Fate wasn't done with her yet, however. Four years later, in the great Chicago fire, she lost everything.
After this, she started to become involved in the labor movement, wanting to pass on what she'd learned from her husband all those years ago.She also had worked, sewing, for many wealthy Chicago families, and witnessed firsthand the social inequality, and troubles it lead to.
She became involved in the Knights of Labor, and in between working as a seamstress would travel back and forth across the country, to different industrial areas, citing her home as "wherever there is a fight". In 1877, she was at the Pittsburgh railway strike, in the 1880's, she was organizing and running educational meetings, in 1898 she helped to found the Social Democratic Party, and in 1905 she was present when the Industrial Workers of the World was founded.
She was also heavily involved with the struggles of the coal miners, helping to organize the United Mine Workers. She stayed involved with them heavily through the years, and often, when there was a strike, would involve the wives and children of the miners to dramatize the situation. In 1912, she actually lead a march of the miners children through the streets of Charleston, W. Va. and in 1913, she was arrested at a strike, and charged and convicted by a military court of conspiring to commit murder. They sentenced her to 60 years in prison. She was 83 years old. However, the governor set her free. Then she went to Colorado to fight for the miners there. She was arrested and imprisoned twice, during that time.
She stayed active, protesting for and taking care of the miners until she died, just seven months after her 100th birthday. She was once denounced by the US Senate as "the grandmother of all agitators" and was proud of that title. She was also known to say "I'm not a humanitarian, I'm a hellraiser."
So, today is for Mother Jones, the mother of all the mine workers, and then some.

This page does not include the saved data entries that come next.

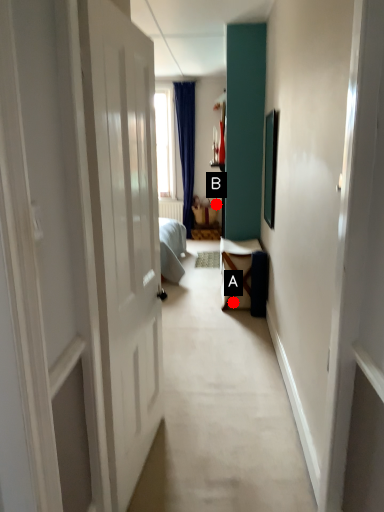 Question: Two points are circled on the image, labeled by A and B beside each circle. Which point is closer to the camera?

Choices:
 (A) A is closer
 (B) B is closer

Answer: (A) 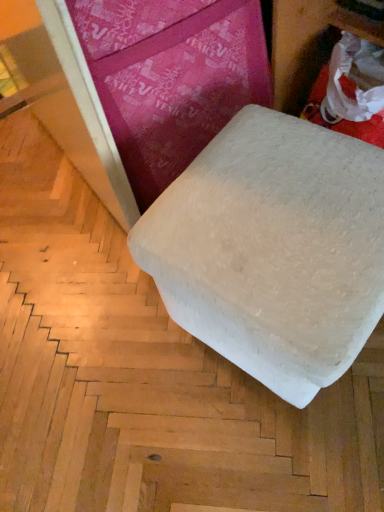 Where is `white fabric ottoman at center`? white fabric ottoman at center is located at coordinates (273, 249).

What is the approximate width of white fabric ottoman at center?

white fabric ottoman at center is 16.53 inches in width.

What do you see at coordinates (273, 249) in the screenshot? The width and height of the screenshot is (384, 512). I see `white fabric ottoman at center` at bounding box center [273, 249].

This screenshot has width=384, height=512. I want to click on white fabric ottoman at center, so click(x=273, y=249). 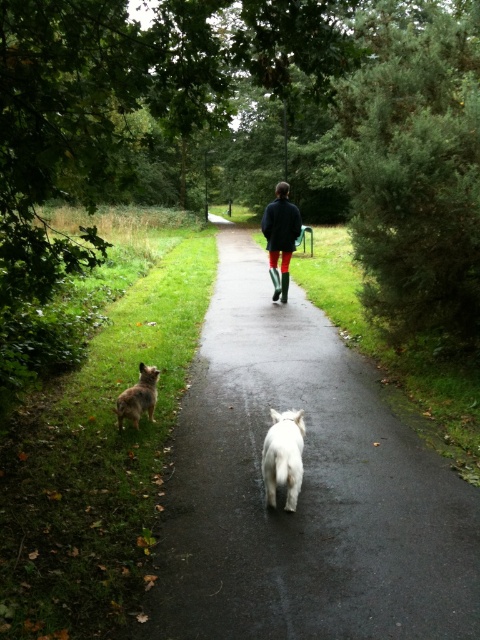 You are standing at the starting point of the pathway in the image. There is a white fluffy dog at center located at point [284,456]. If you want to walk towards the white fluffy dog at center, which direction should you move relative to the pathway?

You should move towards the center of the pathway since the white fluffy dog at center is located at point [284,456], which is the central area of the image.

You are a hiker planning to walk along the dark asphalt path at center with your white fluffy dog at center. Considering the path width, will you have enough space to walk comfortably with your dog on either side of you?

The dark asphalt path at center is wider than the white fluffy dog at center, so you will have enough space to walk comfortably with your dog on either side of you.

From the picture: You are standing at the start of the dark asphalt path at center and want to reach the brown fur dog at lower left. Which direction should you walk to get closer to the dog?

The dark asphalt path at center is positioned on the right side of the brown fur dog at lower left, so you should walk to the left to move towards the dog. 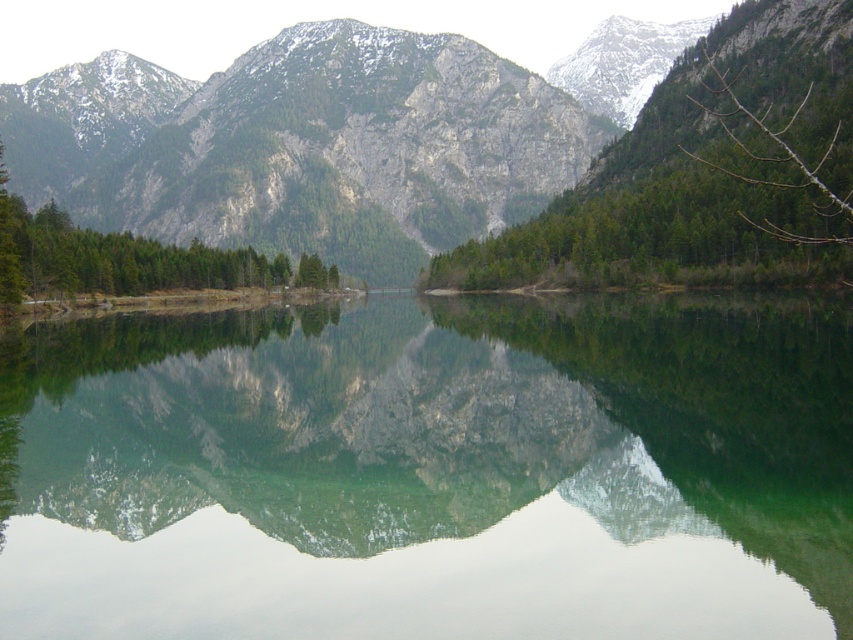 You are planning to set up a small boat in the green reflective water at center. The boat requires a minimum of 60 meters of distance from the green matte tree at center for safety. Based on the scene, is the current distance sufficient?

The green reflective water at center and green matte tree at center are 58.03 meters apart, which is less than the required 60 meters. Therefore, the current distance is insufficient for safety.

You are standing on the lakeside path and see the green reflective water at center and the green matte tree at left. Which object is positioned to the right of the other?

The green reflective water at center is to the right of the green matte tree at left.

You are standing at the edge of the lake and see the green matte tree at center and the green matte tree at left. Which tree is positioned to the right side of the other?

The green matte tree at center is positioned to the right of the green matte tree at left. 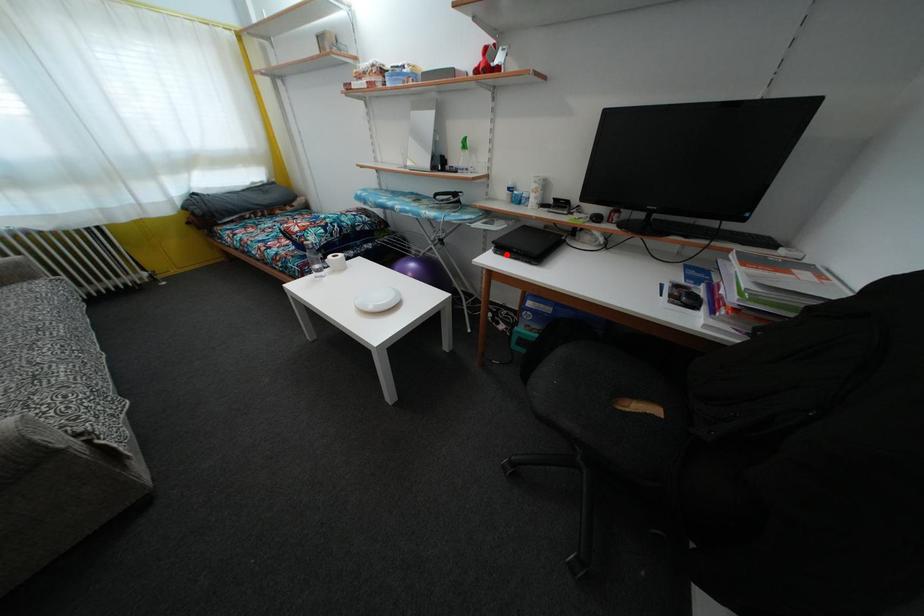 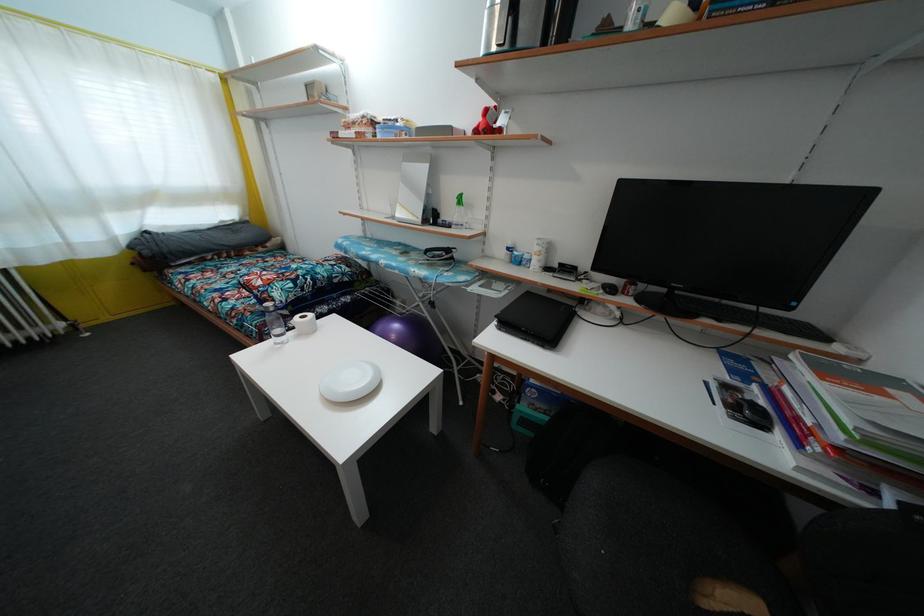 Find the pixel in the second image that matches the highlighted location in the first image.

(512, 331) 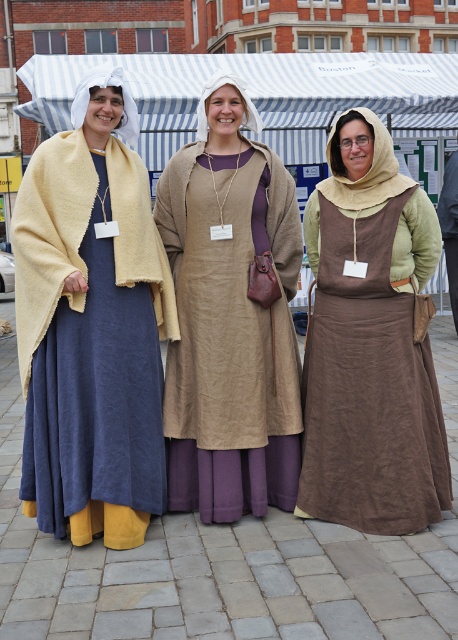 Question: Which point is farther to the camera?

Choices:
 (A) matte beige tunic at center
 (B) brown linen apron at center

Answer: (A)

Question: Which object is the closest to the matte yellow shawl at left?

Choices:
 (A) brown linen apron at center
 (B) matte beige tunic at center

Answer: (B)

Question: In this image, where is matte beige tunic at center located relative to brown linen apron at center?

Choices:
 (A) below
 (B) above

Answer: (B)

Question: Among these points, which one is farthest from the camera?

Choices:
 (A) (52, 497)
 (B) (227, 408)
 (C) (415, 269)

Answer: (C)

Question: Where is matte beige tunic at center located in relation to brown linen apron at center in the image?

Choices:
 (A) right
 (B) left

Answer: (B)

Question: Can you confirm if matte yellow shawl at left is smaller than brown linen apron at center?

Choices:
 (A) yes
 (B) no

Answer: (B) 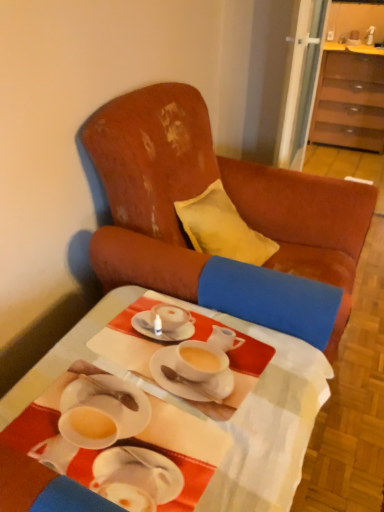 Question: Considering the positions of point (372, 96) and point (94, 243), is point (372, 96) closer or farther from the camera than point (94, 243)?

Choices:
 (A) closer
 (B) farther

Answer: (B)

Question: From the image's perspective, relative to distressed leather armchair at center, is brown wood cabinet at upper right above or below?

Choices:
 (A) below
 (B) above

Answer: (B)

Question: Which of these objects is positioned farthest from the brown wood cabinet at upper right?

Choices:
 (A) white glossy table at center
 (B) distressed leather armchair at center

Answer: (A)

Question: Which is farther from the white glossy table at center?

Choices:
 (A) distressed leather armchair at center
 (B) brown wood cabinet at upper right

Answer: (B) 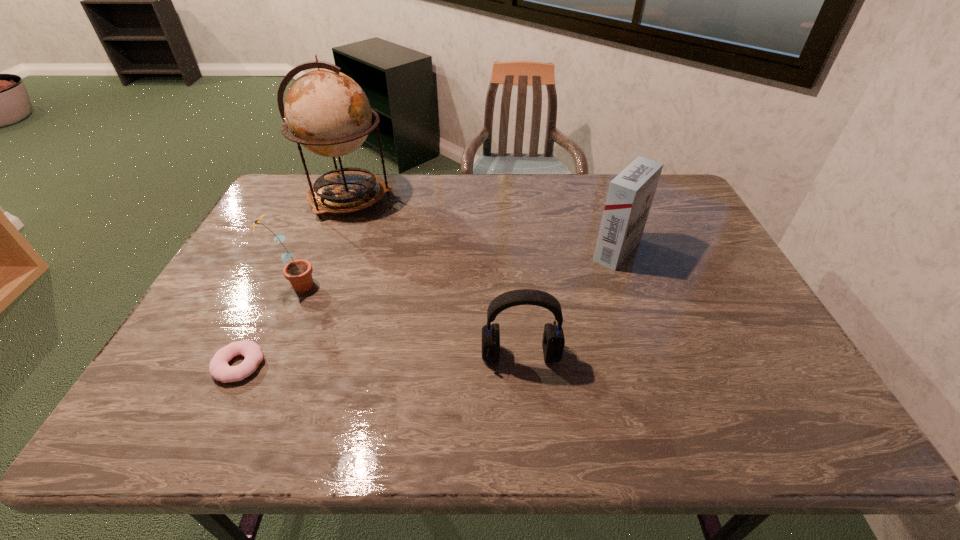 You are a GUI agent. You are given a task and a screenshot of the screen. Output one action in this format:
    pyautogui.click(x=<x>, y=<y>)
    Task: Click on the tallest object
    The height and width of the screenshot is (540, 960).
    Given the screenshot: What is the action you would take?
    pyautogui.click(x=327, y=112)

Where is `the farthest object`? The width and height of the screenshot is (960, 540). the farthest object is located at coordinates (327, 112).

Locate an element on the screen. The image size is (960, 540). the second farthest object is located at coordinates (630, 195).

I want to click on the rightmost object, so click(630, 195).

This screenshot has width=960, height=540. Find the location of `sunflower`. sunflower is located at coordinates (299, 272).

Find the location of a particular element. The image size is (960, 540). the fourth tallest object is located at coordinates (553, 342).

This screenshot has width=960, height=540. In order to click on headset in this screenshot , I will do `click(553, 342)`.

You are a GUI agent. You are given a task and a screenshot of the screen. Output one action in this format:
    pyautogui.click(x=<x>, y=<y>)
    Task: Click on the shortest object
    
    Given the screenshot: What is the action you would take?
    pyautogui.click(x=219, y=369)

Find the location of `blank space located at the center of the tallest object`. blank space located at the center of the tallest object is located at coordinates coord(488,198).

Locate an element on the screen. vacant space located on the right of the cigarette case is located at coordinates (698, 251). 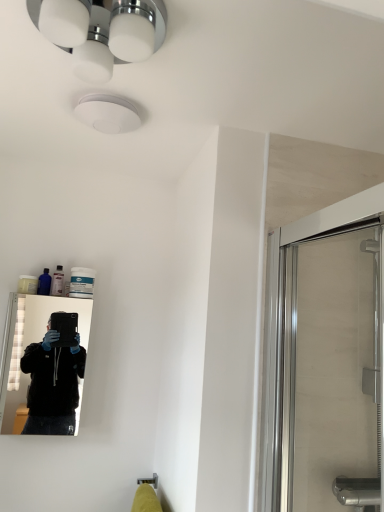 Question: Can you confirm if white glossy light fixture at upper center is shorter than black glossy mirror at left?

Choices:
 (A) yes
 (B) no

Answer: (A)

Question: Can you confirm if white glossy light fixture at upper center is positioned to the right of black glossy mirror at left?

Choices:
 (A) yes
 (B) no

Answer: (A)

Question: Is white glossy light fixture at upper center smaller than black glossy mirror at left?

Choices:
 (A) yes
 (B) no

Answer: (A)

Question: Is white glossy light fixture at upper center in contact with black glossy mirror at left?

Choices:
 (A) no
 (B) yes

Answer: (A)

Question: Can you confirm if white glossy light fixture at upper center is positioned to the left of black glossy mirror at left?

Choices:
 (A) yes
 (B) no

Answer: (B)

Question: Considering the relative positions of black glossy mirror at left and translucent plastic bottle at upper left in the image provided, is black glossy mirror at left to the left or to the right of translucent plastic bottle at upper left?

Choices:
 (A) left
 (B) right

Answer: (A)

Question: Is black glossy mirror at left taller or shorter than translucent plastic bottle at upper left?

Choices:
 (A) tall
 (B) short

Answer: (A)

Question: Considering the positions of point (33, 306) and point (56, 274), is point (33, 306) closer or farther from the camera than point (56, 274)?

Choices:
 (A) closer
 (B) farther

Answer: (A)

Question: From the image's perspective, relative to translucent plastic bottle at upper left, is black glossy mirror at left above or below?

Choices:
 (A) below
 (B) above

Answer: (A)

Question: In the image, is white glossy light fixture at upper center positioned in front of or behind translucent plastic bottle at upper left?

Choices:
 (A) front
 (B) behind

Answer: (A)

Question: Is white glossy light fixture at upper center wider or thinner than translucent plastic bottle at upper left?

Choices:
 (A) wide
 (B) thin

Answer: (A)

Question: From a real-world perspective, is white glossy light fixture at upper center above or below translucent plastic bottle at upper left?

Choices:
 (A) below
 (B) above

Answer: (B)

Question: Does point (84, 74) appear closer or farther from the camera than point (59, 290)?

Choices:
 (A) farther
 (B) closer

Answer: (B)

Question: In the image, is black glossy mirror at left positioned in front of or behind transparent glass shower door at right?

Choices:
 (A) behind
 (B) front

Answer: (A)

Question: Would you say black glossy mirror at left is inside or outside transparent glass shower door at right?

Choices:
 (A) outside
 (B) inside

Answer: (A) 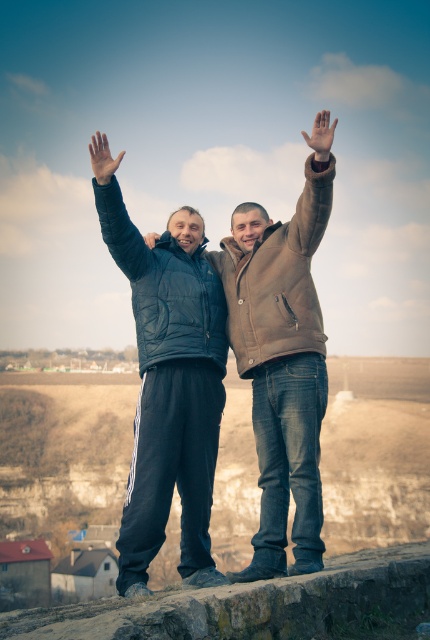 Which is below, matte black jacket at center or brown leather jacket at upper center?

matte black jacket at center is below.

Can you confirm if matte black jacket at center is bigger than brown leather jacket at upper center?

Yes, matte black jacket at center is bigger than brown leather jacket at upper center.

Which is in front, point (278, 560) or point (318, 218)?

Positioned in front is point (278, 560).

Find the location of a particular element. This screenshot has height=640, width=430. matte black jacket at center is located at coordinates (169, 392).

Is matte black hand at upper center to the left of matte brown hand at upper center from the viewer's perspective?

Correct, you'll find matte black hand at upper center to the left of matte brown hand at upper center.

Can you confirm if matte black hand at upper center is bigger than matte brown hand at upper center?

Indeed, matte black hand at upper center has a larger size compared to matte brown hand at upper center.

Is point (98, 179) closer to viewer compared to point (326, 141)?

No, it is not.

The height and width of the screenshot is (640, 430). I want to click on matte black hand at upper center, so click(103, 157).

Locate an element on the screen. matte black jacket at center is located at coordinates (169, 392).

Image resolution: width=430 pixels, height=640 pixels. In order to click on matte black jacket at center in this screenshot , I will do `click(169, 392)`. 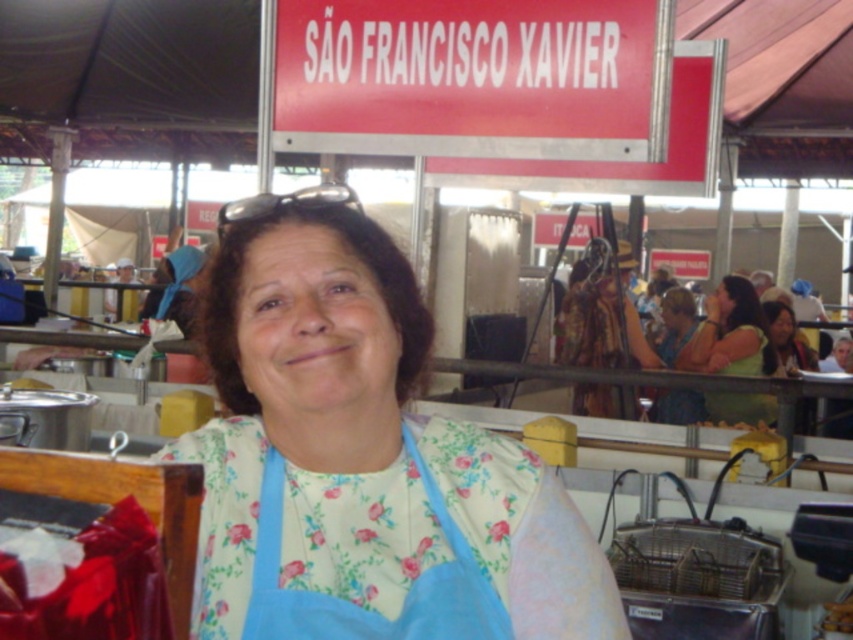 You are a customer at the market and want to approach the vendor wearing the blue floral fabric apron at center and the green fabric shirt at right. Which piece of clothing will you see first as you walk towards them?

The blue floral fabric apron at center will be seen first because it is closer to the viewer than the green fabric shirt at right.

You are a customer at the market and want to find the stall named after a saint. You see the red plastic sign at upper center and the blue floral fabric apron at center. Which object is closer to you?

The red plastic sign at upper center is closer to you because it is further to the viewer than the blue floral fabric apron at center. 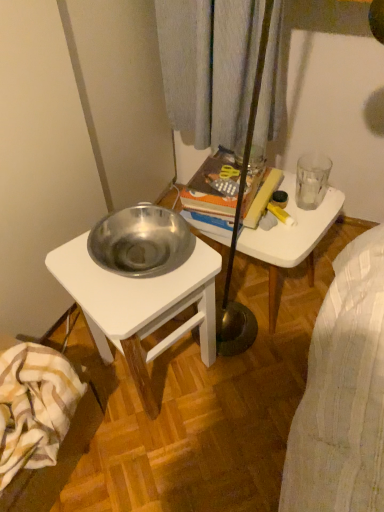 Identify the location of free spot above white glossy table at upper center (from a real-world perspective). (287, 215).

*I think it's worth stating the obvious here that I barely scratch the surface of these wonderful women I've been posting about each Friday. There is so much more to them, but to blog it all, it would be a book, not a blog.*

7 comments:

David in DC said...

Pish, posh. Ya done good.

Mother Jones is one of my favorite American heroes and characters.

Thank you for this wonderful post.

sybil law said...

Awesome.
If my kid(s) died, I'd shrivel up and die, I'd think.

julie said...

Mother Jones rocked.

DaddyKaos said...

Mother Jones magazine, named after Mary, began publication in the mid 70's. To this date they continue to address the type of issues she tackeled during her life. It's a great mag and can be found on-line at motherjones.com

mielikki said...

I noticed that mag, and took a glimpse at it after I wrote this post. It is great, especially for her legacy to continue.

Bubblewench said...

I used to read that mag all the time... great post. Great lady.

Mimi said...

I still read that magazine, every issue cover to cover.

I didn't know much about her, thanks!